Requirement ->
Extract the whole listing as it stands. Do not include the pictures.

··· Data extracts ···

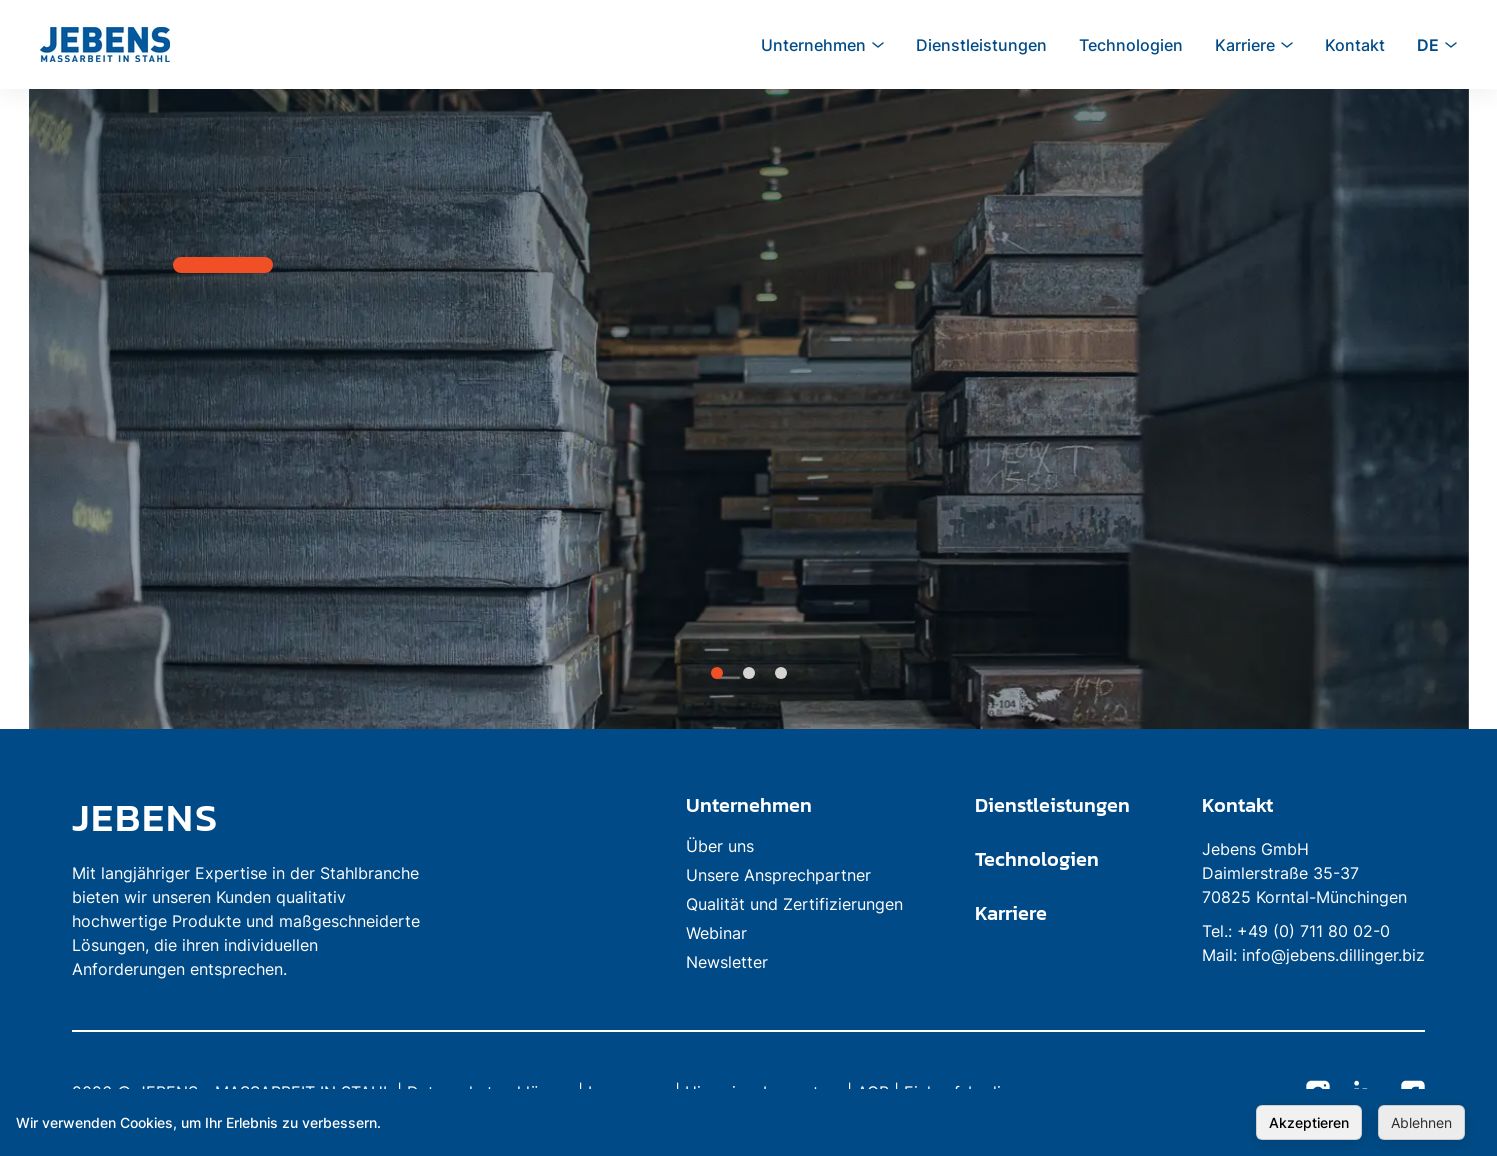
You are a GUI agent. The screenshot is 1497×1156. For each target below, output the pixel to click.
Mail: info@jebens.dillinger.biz (1313, 955)
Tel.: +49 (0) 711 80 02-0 (1296, 931)
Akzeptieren (1309, 1122)
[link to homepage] (252, 817)
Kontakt (1237, 805)
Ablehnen (1421, 1122)
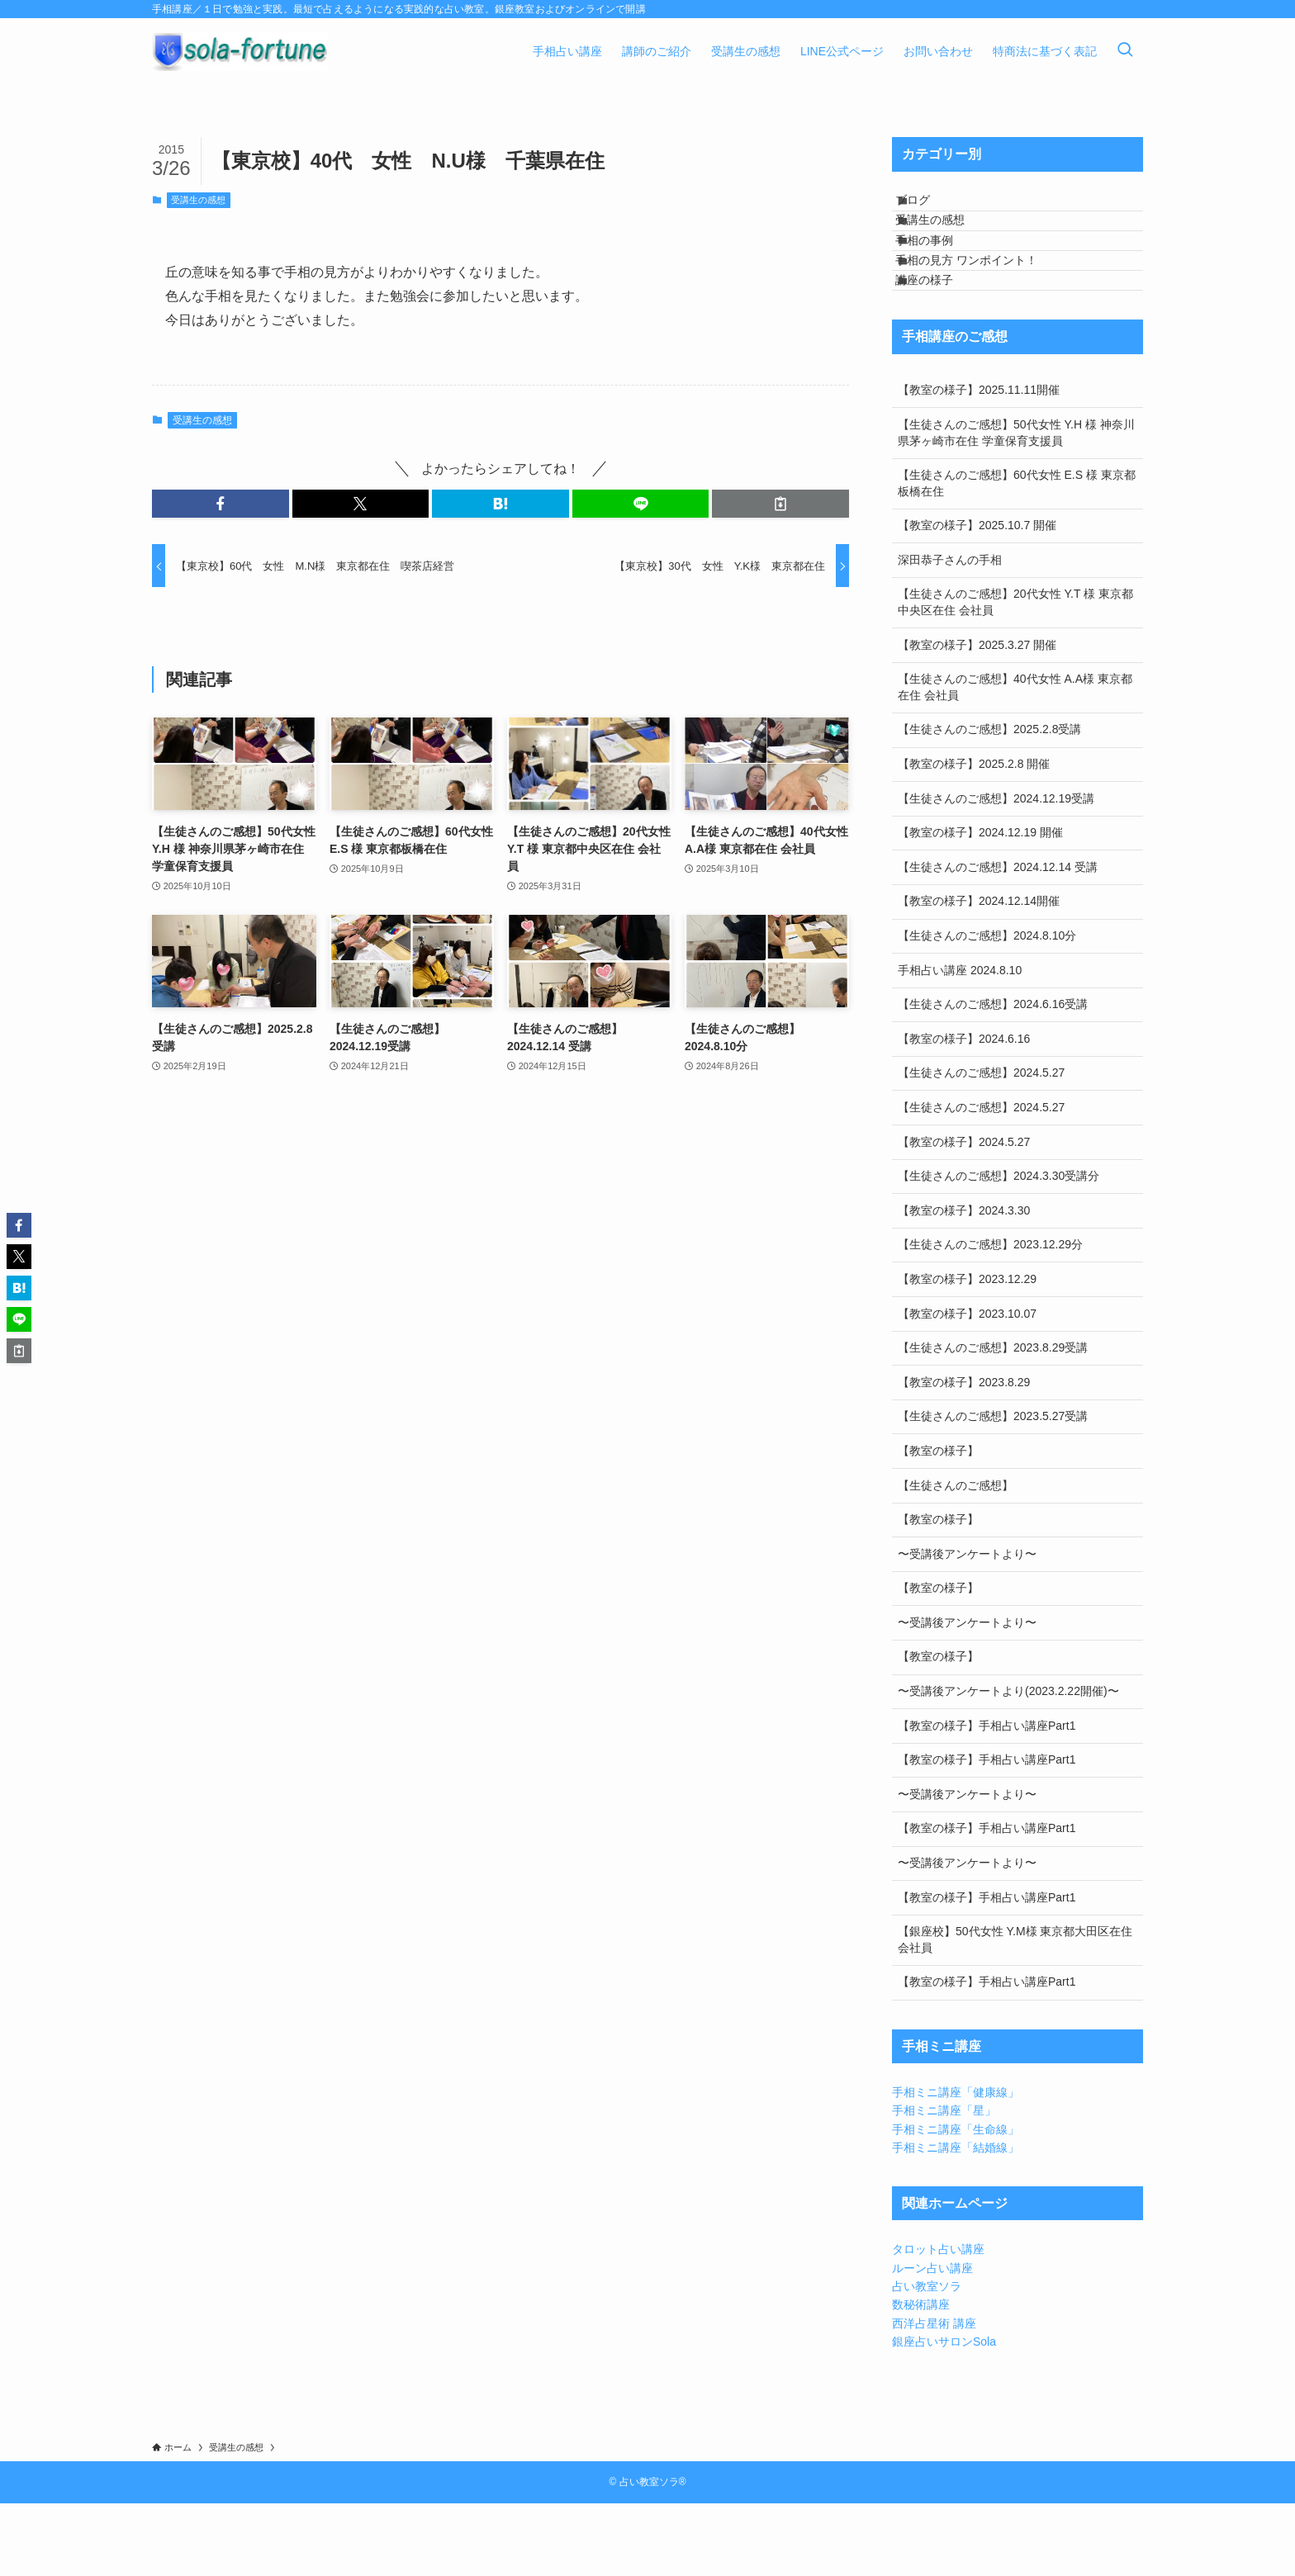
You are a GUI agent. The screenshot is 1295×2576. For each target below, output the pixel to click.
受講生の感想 (198, 200)
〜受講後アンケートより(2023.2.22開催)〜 (1008, 1762)
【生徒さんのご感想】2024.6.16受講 (993, 1076)
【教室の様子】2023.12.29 (967, 1350)
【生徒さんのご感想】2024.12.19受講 (996, 870)
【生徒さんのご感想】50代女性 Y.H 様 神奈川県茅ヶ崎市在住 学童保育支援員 (1016, 504)
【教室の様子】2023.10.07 (967, 1385)
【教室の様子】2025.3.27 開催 (977, 716)
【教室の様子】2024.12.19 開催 (980, 905)
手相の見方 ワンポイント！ (984, 310)
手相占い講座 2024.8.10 (960, 1042)
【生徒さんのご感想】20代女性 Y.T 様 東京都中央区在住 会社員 (1015, 674)
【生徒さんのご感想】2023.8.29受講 (993, 1419)
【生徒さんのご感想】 (955, 1557)
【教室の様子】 (938, 1522)
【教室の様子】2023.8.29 (964, 1454)
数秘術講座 (921, 2377)
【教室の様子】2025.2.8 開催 (974, 835)
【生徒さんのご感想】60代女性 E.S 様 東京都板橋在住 (1017, 555)
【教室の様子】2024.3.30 (964, 1282)
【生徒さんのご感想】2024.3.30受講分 (998, 1248)
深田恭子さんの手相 (950, 631)
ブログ (930, 207)
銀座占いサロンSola (944, 2414)
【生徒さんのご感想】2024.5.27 (981, 1145)
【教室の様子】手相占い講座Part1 (986, 1797)
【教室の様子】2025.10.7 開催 (977, 597)
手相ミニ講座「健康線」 (955, 2164)
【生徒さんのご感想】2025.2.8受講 (990, 801)
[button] (220, 504)
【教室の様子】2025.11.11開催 (979, 462)
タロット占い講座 (938, 2321)
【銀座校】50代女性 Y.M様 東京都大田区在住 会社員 (1015, 2012)
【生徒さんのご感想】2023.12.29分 (990, 1317)
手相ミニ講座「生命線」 (955, 2201)
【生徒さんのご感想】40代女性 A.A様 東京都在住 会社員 (1015, 759)
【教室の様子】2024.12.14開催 (979, 973)
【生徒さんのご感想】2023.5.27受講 (993, 1488)
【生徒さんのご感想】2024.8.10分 (987, 1007)
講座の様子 (941, 344)
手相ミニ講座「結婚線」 (955, 2220)
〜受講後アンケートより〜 (967, 1625)
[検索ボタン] (1125, 51)
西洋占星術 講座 (934, 2395)
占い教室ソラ (926, 2358)
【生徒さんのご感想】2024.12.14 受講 (998, 938)
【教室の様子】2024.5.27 (964, 1213)
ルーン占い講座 (932, 2339)
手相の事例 (941, 275)
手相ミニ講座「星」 (944, 2183)
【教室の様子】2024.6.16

···

Result ->
You are a GUI agent. The screenshot is 1497×1156. For each target below, output the pixel to click.
Mail: info@jebens.dillinger.biz (1313, 955)
Tel.: +49 (0) 711 80 02-0 (1296, 931)
Akzeptieren (1309, 1122)
[link to homepage] (252, 817)
Kontakt (1237, 805)
Ablehnen (1421, 1122)
You are a GUI agent. The screenshot is 1295×2576. For each target below, output the pixel to click.
受講生の感想 (198, 200)
〜受講後アンケートより(2023.2.22開催)〜 (1008, 1762)
【生徒さんのご感想】2024.6.16受講 (993, 1076)
【教室の様子】2023.12.29 (967, 1350)
【生徒さんのご感想】2024.12.19受講 (996, 870)
【生徒さんのご感想】50代女性 Y.H 様 神奈川県茅ヶ崎市在住 学童保育支援員 (1016, 504)
【教室の様子】2023.10.07 (967, 1385)
【教室の様子】2025.3.27 開催 (977, 716)
【教室の様子】2024.12.19 開催 (980, 905)
手相の見方 ワンポイント！ (984, 310)
手相占い講座 2024.8.10 (960, 1042)
【生徒さんのご感想】20代女性 Y.T 様 東京都中央区在住 会社員 (1015, 674)
【生徒さんのご感想】2023.8.29受講 (993, 1419)
【生徒さんのご感想】 (955, 1557)
【教室の様子】 (938, 1522)
【教室の様子】2023.8.29 (964, 1454)
数秘術講座 (921, 2377)
【教室の様子】2025.2.8 開催 (974, 835)
【生徒さんのご感想】60代女性 E.S 様 東京都板橋在住 (1017, 555)
【教室の様子】2024.3.30 (964, 1282)
【生徒さんのご感想】2024.3.30受講分 (998, 1248)
深田恭子さんの手相 (950, 631)
ブログ (930, 207)
銀座占いサロンSola (944, 2414)
【生徒さんのご感想】2024.5.27 (981, 1145)
【教室の様子】手相占い講座Part1 (986, 1797)
【教室の様子】2025.10.7 開催 (977, 597)
手相ミニ講座「健康線」 (955, 2164)
【生徒さんのご感想】2025.2.8受講 (990, 801)
[button] (220, 504)
【教室の様子】2025.11.11開催 (979, 462)
タロット占い講座 (938, 2321)
【銀座校】50代女性 Y.M様 東京都大田区在住 会社員 (1015, 2012)
【生徒さんのご感想】2023.12.29分 (990, 1317)
手相ミニ講座「生命線」 (955, 2201)
【生徒さんのご感想】40代女性 A.A様 東京都在住 会社員 (1015, 759)
【教室の様子】2024.12.14開催 (979, 973)
【生徒さんのご感想】2023.5.27受講 (993, 1488)
【生徒さんのご感想】2024.8.10分 (987, 1007)
講座の様子 (941, 344)
手相ミニ講座「結婚線」 (955, 2220)
〜受講後アンケートより〜 (967, 1625)
[検索ボタン] (1125, 51)
西洋占星術 講座 (934, 2395)
占い教室ソラ (926, 2358)
【生徒さんのご感想】2024.12.14 受講 (998, 938)
【教室の様子】2024.5.27 (964, 1213)
ルーン占い講座 (932, 2339)
手相の事例 (941, 275)
手相ミニ講座「星」 (944, 2183)
【教室の様子】2024.6.16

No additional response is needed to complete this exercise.